Wednesday, April 29, 2020

WHO's non-political nature prevents it from questioning U.S. for poor healthcare services amid COVID-19 outbreak

The World Health Organization has always rendered its services to the world countries away from political considerations otherwise it would hold accountable the U.S. for the Washington's poor healthcare services to the Americans when the country faces the heaviest waves of the novel coronavirus disease.
Dalton Price, an incoming Ph.D. candidate at the University of Oxford whose research focuses on the politics of global health and effective coordination of actors during times of crisis, says, "If the WHO did get political, maybe the U.S. wouldn’t have chosen corporate profit over basic human rights, because the WHO would question why the world’s richest country is unable to provide healthcare.'
"I agree, Mr. President. The WHO is ill-prepared to handle the COVID-19 pandemic but not for the reasons you claim. You suggest they are China-centric, misled and lied to the U.S., and got “every aspect” of the response wrong. These falsities led you to the dangerous decision to halt funding for a lead health agency during an unprecedented health crisis and when we need them the most," he wrote in his research published by Common Dreams.  
But you miss the mark on where the WHO goes wrong. There is an elephant in the room, a piece of history, that we overlook yet explains this ill-preparedness: that one of the WHO’s earliest and most important rules was to avoid politics at all costs. It isn’t set up to deal with, well, you.

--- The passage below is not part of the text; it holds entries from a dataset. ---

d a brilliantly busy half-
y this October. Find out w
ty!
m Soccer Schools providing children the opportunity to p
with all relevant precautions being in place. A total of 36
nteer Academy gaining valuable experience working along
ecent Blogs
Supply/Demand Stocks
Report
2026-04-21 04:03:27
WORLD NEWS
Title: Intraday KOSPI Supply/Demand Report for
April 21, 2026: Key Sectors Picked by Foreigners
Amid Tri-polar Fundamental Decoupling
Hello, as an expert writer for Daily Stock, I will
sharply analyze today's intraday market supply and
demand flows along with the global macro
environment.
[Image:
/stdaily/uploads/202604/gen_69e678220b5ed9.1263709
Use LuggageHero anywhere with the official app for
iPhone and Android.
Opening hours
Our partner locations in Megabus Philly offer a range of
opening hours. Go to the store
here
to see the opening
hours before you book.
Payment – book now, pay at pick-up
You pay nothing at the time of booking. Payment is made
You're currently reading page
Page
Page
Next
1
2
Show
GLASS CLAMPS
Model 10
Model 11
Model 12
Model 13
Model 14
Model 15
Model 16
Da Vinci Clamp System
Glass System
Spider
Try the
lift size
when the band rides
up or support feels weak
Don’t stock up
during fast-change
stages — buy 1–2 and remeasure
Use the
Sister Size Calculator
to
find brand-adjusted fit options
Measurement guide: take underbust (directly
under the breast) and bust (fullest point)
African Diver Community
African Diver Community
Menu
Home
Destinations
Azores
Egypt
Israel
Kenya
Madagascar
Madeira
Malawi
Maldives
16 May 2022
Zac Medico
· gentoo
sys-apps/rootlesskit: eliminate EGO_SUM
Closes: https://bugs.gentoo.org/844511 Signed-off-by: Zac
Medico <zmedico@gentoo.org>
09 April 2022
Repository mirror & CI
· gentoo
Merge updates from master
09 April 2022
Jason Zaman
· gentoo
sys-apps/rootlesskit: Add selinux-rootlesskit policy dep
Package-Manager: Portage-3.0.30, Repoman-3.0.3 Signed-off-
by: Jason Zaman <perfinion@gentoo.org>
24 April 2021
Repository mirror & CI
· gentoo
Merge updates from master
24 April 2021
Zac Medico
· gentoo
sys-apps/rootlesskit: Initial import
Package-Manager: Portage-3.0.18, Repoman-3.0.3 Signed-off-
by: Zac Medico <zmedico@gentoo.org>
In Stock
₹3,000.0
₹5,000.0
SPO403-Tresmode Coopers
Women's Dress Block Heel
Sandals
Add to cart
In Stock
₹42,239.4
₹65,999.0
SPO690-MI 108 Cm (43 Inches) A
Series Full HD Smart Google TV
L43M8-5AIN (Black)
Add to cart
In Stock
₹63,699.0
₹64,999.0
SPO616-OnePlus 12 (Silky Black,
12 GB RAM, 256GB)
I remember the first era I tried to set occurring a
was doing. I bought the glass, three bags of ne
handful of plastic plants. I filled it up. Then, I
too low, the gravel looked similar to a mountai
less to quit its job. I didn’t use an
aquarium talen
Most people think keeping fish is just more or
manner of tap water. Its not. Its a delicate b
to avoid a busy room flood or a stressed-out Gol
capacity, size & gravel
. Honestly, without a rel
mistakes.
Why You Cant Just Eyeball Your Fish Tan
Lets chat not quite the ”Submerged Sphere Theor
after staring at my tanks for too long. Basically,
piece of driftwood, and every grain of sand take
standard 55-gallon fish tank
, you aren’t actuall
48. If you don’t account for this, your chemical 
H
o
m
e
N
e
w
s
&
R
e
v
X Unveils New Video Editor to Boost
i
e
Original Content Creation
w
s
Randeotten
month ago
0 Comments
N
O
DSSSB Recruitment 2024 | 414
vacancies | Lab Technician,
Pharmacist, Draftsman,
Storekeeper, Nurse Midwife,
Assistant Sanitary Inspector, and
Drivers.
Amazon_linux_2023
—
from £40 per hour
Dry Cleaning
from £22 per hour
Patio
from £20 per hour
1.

This forgotten history seems to be more relevant now than ever before.
Imagine it is the 1920s and you are given a seat at the table of what would soon become a 30-year-long discussion about a new international, intergovernmental health organization that is tasked with safeguarding humanity. It is among the earliest conversations, and it would be the first of its kind. The need for global cooperation in bringing this bold idea to life is abundantly clear. Yet outside the walls of the building in which you sit are growing tensions between communist and capitalist countries, authoritarian and democratic regimes alike.

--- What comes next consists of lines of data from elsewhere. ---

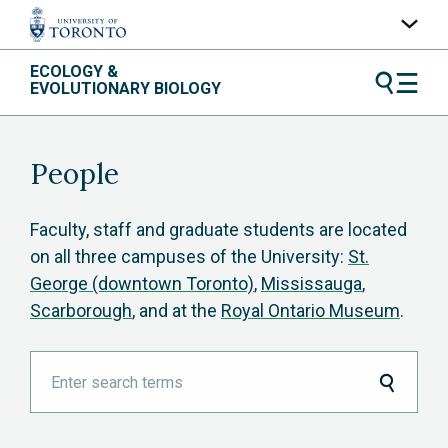
Skip
ECOLOGY &
UofT Home
to
EVOLUTIONARY BIOLOGY
content
Quercus
ACORN
People
Contacts
Maps
Faculty, staff and graduate students are located
on all three campuses of the University:
St.
A-Z Index
George (downtown Toronto)
,
Mississauga
,
Scarborough
, and at the
Royal Ontario Museum
.
Enter
search
terms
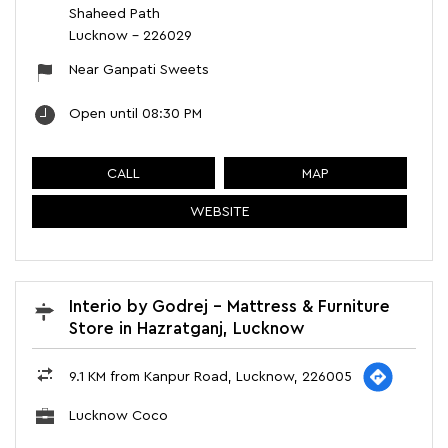
Shaheed Path
Lucknow
-
226029
Near Ganpati Sweets
Open until 08:30 PM
CALL
MAP
WEBSITE
Interio by Godrej - Mattress & Furniture
Store in Hazratganj, Lucknow
9.1 KM from Kanpur Road, Lucknow, 226005
Lucknow Coco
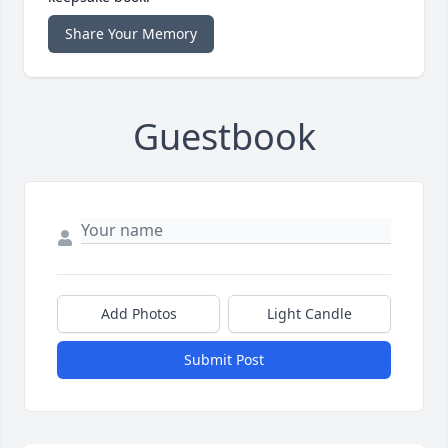
Share Your Memory
Guestbook
Add Photos
Light Candle
Submit Post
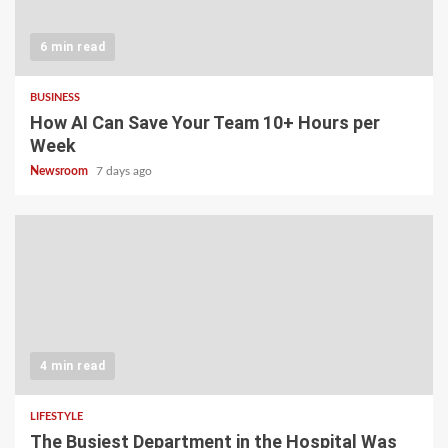
6 min read
BUSINESS
How AI Can Save Your Team 10+ Hours per
Week
Newsroom
7 days ago
4 min read
LIFESTYLE
The Busiest Department in the Hospital Was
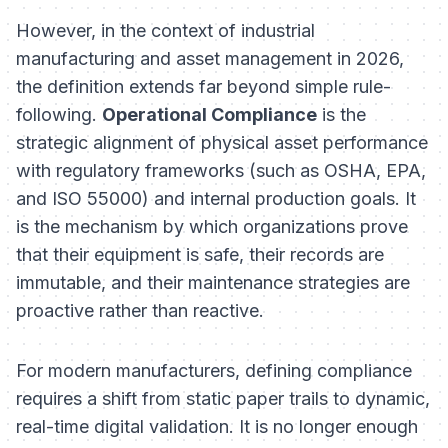
However, in the context of industrial
manufacturing and asset management in 2026,
the definition extends far beyond simple rule-
following.
Operational Compliance
is the
strategic alignment of physical asset performance
with regulatory frameworks (such as OSHA, EPA,
and ISO 55000) and internal production goals. It
is the mechanism by which organizations prove
that their equipment is safe, their records are
immutable, and their maintenance strategies are
proactive rather than reactive.
For modern manufacturers, defining compliance
requires a shift from static paper trails to dynamic,
real-time digital validation. It is no longer enough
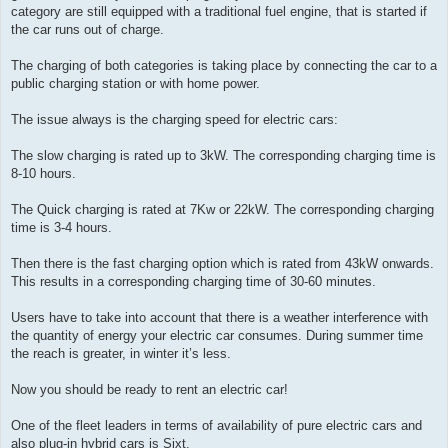
category are still equipped with a traditional fuel engine, that is started if
the car runs out of charge.
The charging of both categories is taking place by connecting the car to a
public charging station or with home power.
The issue always is the charging speed for electric cars:
The slow charging is rated up to 3kW. The corresponding charging time is
8-10 hours.
The Quick charging is rated at 7Kw or 22kW. The corresponding charging
time is 3-4 hours.
Then there is the fast charging option which is rated from 43kW onwards.
This results in a corresponding charging time of 30-60 minutes.
Users have to take into account that there is a weather interference with
the quantity of energy your electric car consumes. During summer time
the reach is greater, in winter it’s less.
Now you should be ready to rent an electric car!
One of the fleet leaders in terms of availability of pure electric cars and
also plug-in hybrid cars is Sixt.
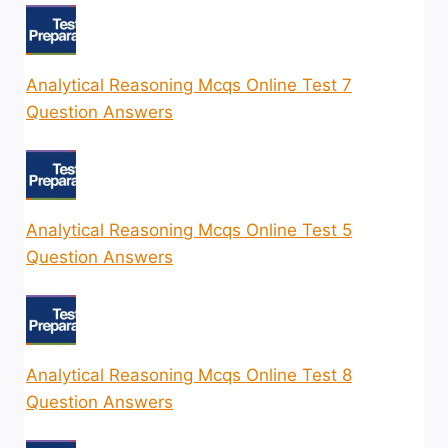
Analytical Reasoning Mcqs Online Test 7
Question Answers
Analytical Reasoning Mcqs Online Test 5
Question Answers
Analytical Reasoning Mcqs Online Test 8
Question Answers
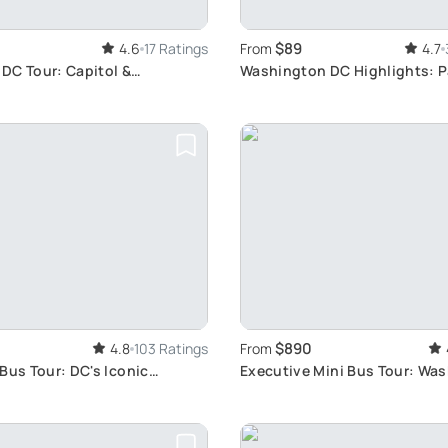
$89
4.6
17 Ratings
From
4.7
DC Tour: Capitol &
Washington DC Highlights: 
Bus Tour
$890
4.8
103 Ratings
From
Bus Tour: DC's Iconic
Executive Mini Bus Tour: Wa
Highlights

National politics are just as unstable as the international conflicts that recently manifested as a global war, World War I. You watch the rise of communism and a civil war in China in 1927, a newfound authoritarian dictatorship after the Spanish Civil War in 1939, and the rise of Nazism in Germany and fascism in Italy. Domestic tensions quickly become international actions with many engaging in expansionist and interventionist policies, despite the League of Nations’ continued call for world peace.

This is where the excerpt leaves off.